With youth unemployment soaring during the pandemic over the past 18 months, the strategy aims to reduce this from 44 per cent to 12.5 per cent by 2023.

Four thousand of the 10,000 paid placements offered by the new work placement experience programme would be ringfenced for the under-30s, the Government said.

Minister for Social Protection Heather Humphreys said it would be open to people who had been on jobseekers' payments or the Pandemic Unemployment Payment (PUP) for more than six months.

Participants would have access to formal certified and sector-recognised training, the delivery of which would be monitored by the Department of Social Protection, she said.

Each would be paid €306 weekly for 30 hours’ work, which Ms Humphreys said was in line with open labour market rates and she encouraged employers and jobseekers to get involved.

JobBridge

The previous JobBridge initiative which saw people who were unemployed placed on internships with an extra €52 added to their weekly social welfare payments was much criticised.

More than 200 companies were investigated by Social Protection following complaints from participants, while an independent review of JobBridge found just over half of participants later found employment.

Asked if she was worried that similar issues could now arise, Ms Humphreys said: “This is a different scheme and there’s a lot more protections in place.”
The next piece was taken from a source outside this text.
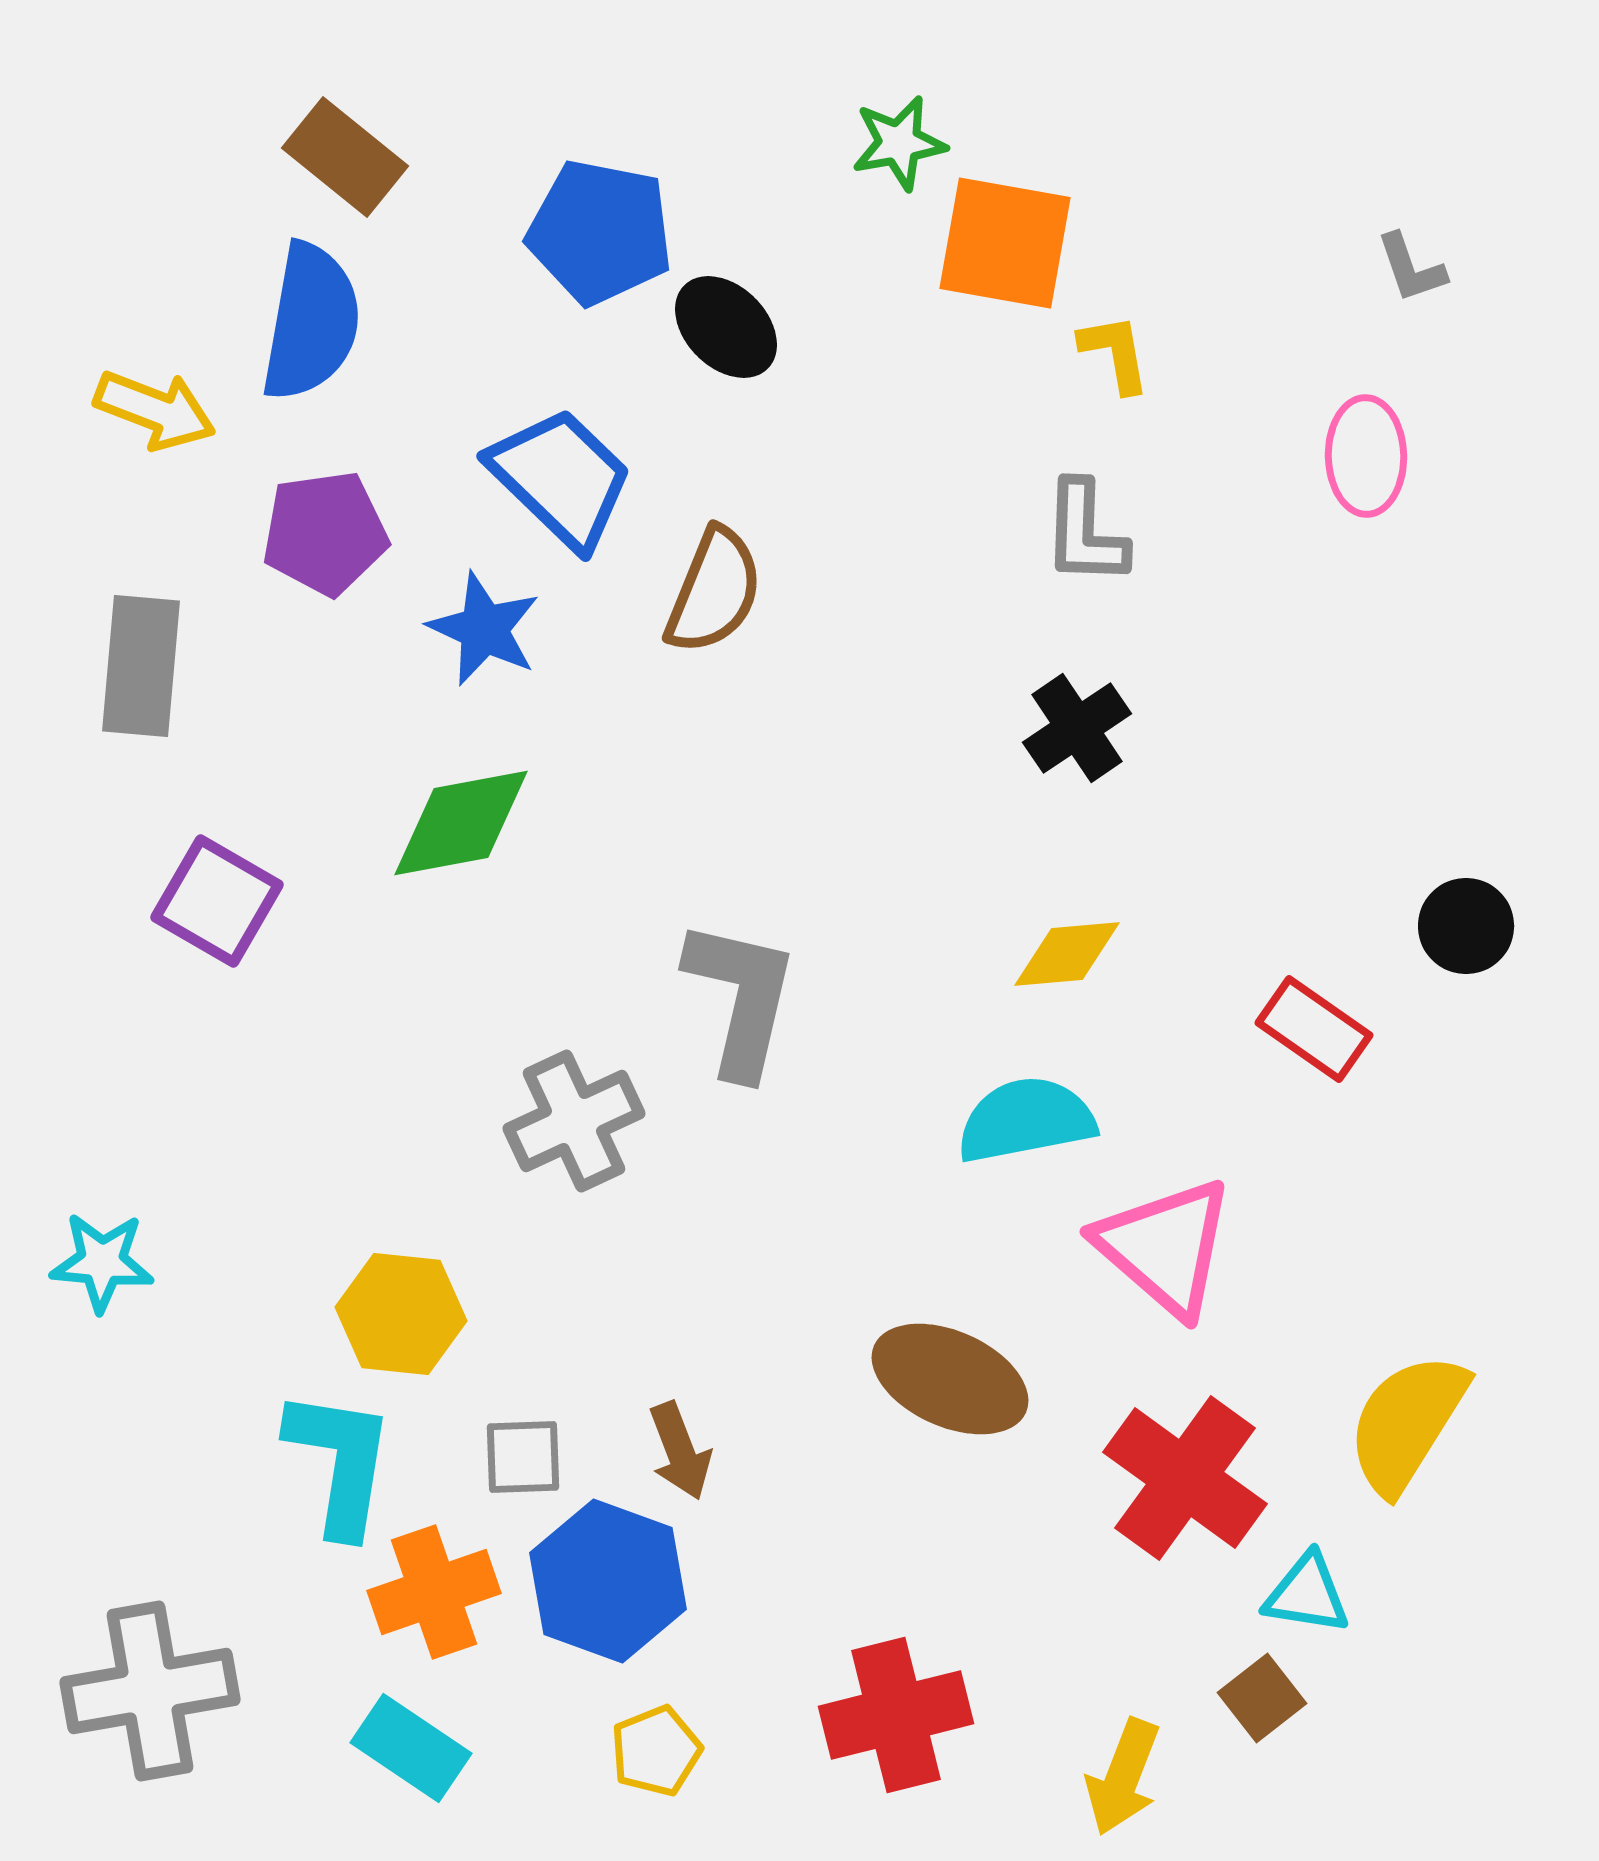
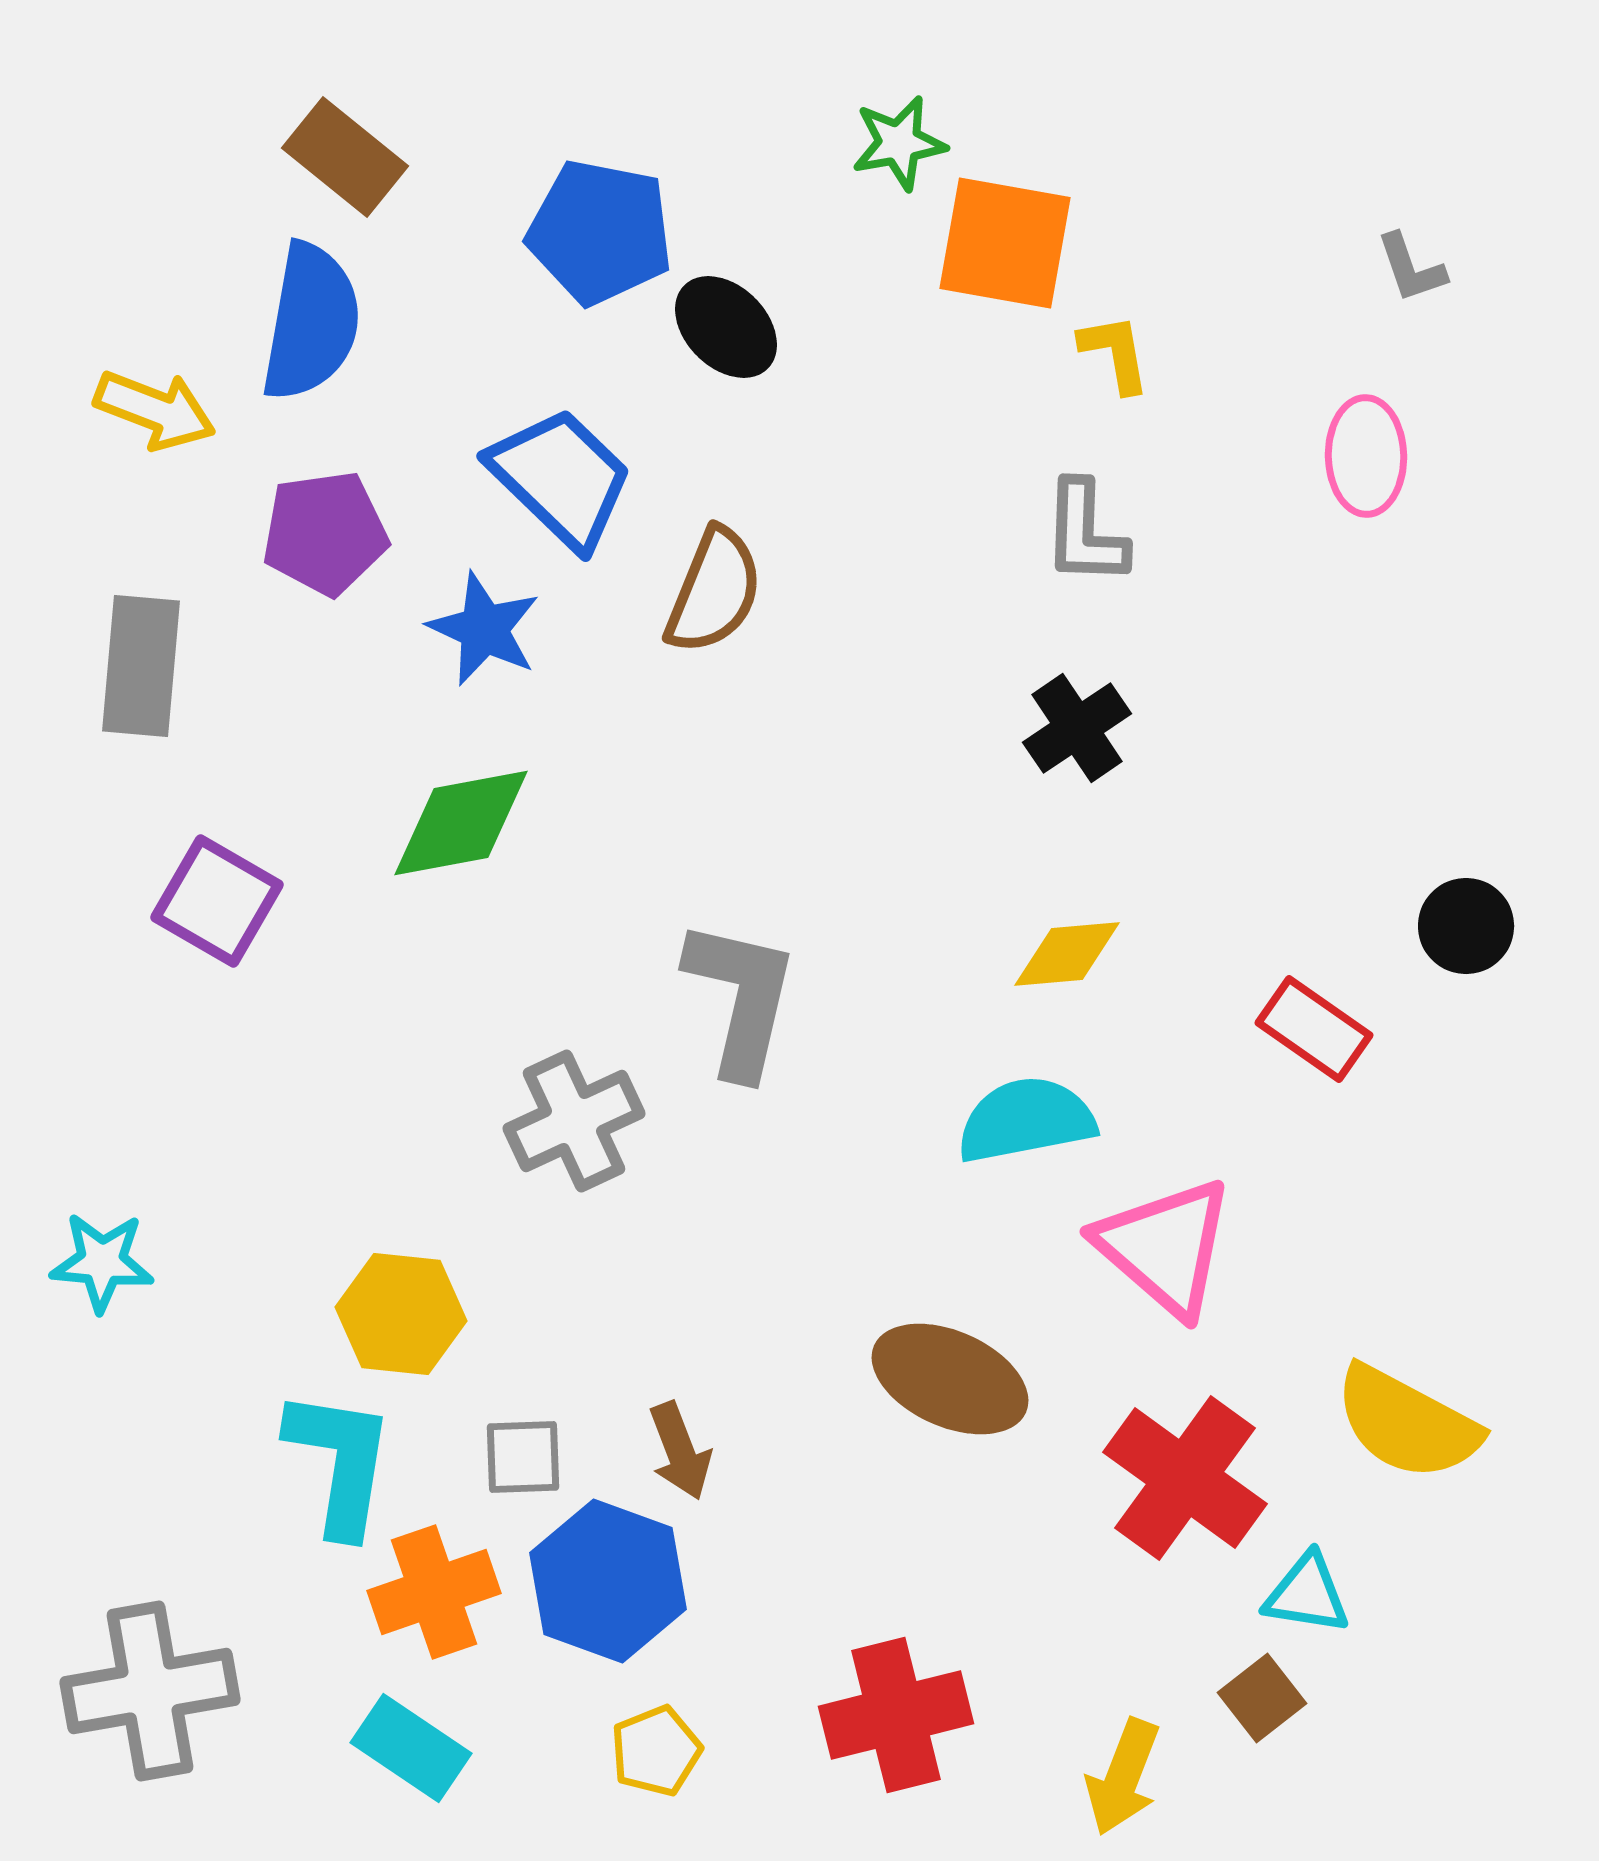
yellow semicircle at (1407, 1423): rotated 94 degrees counterclockwise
She also said participants would get an extra €103 on top of their weekly social welfare payments and that the scheme was voluntary.

Ms Humphreys also said the new strategy included a commitment to work on detailed proposals on the development of a new pay-related, short duration, jobseekers’ payment.

She said the goal of the new system of payments was that someone who lost their job didn’t suffer a “cliff-edge” drop in their income.

She said she wasn’t putting a timeline for when this would be in place and proposals were not expected to be ready until next year.

This means that Budget 2023 is the earliest that changes could be announced.

Ms Humphreys was not able to offer an indication of the level that the pay-related jobseekers' payment would be set at and added: "We'll be looking at models across Europe. "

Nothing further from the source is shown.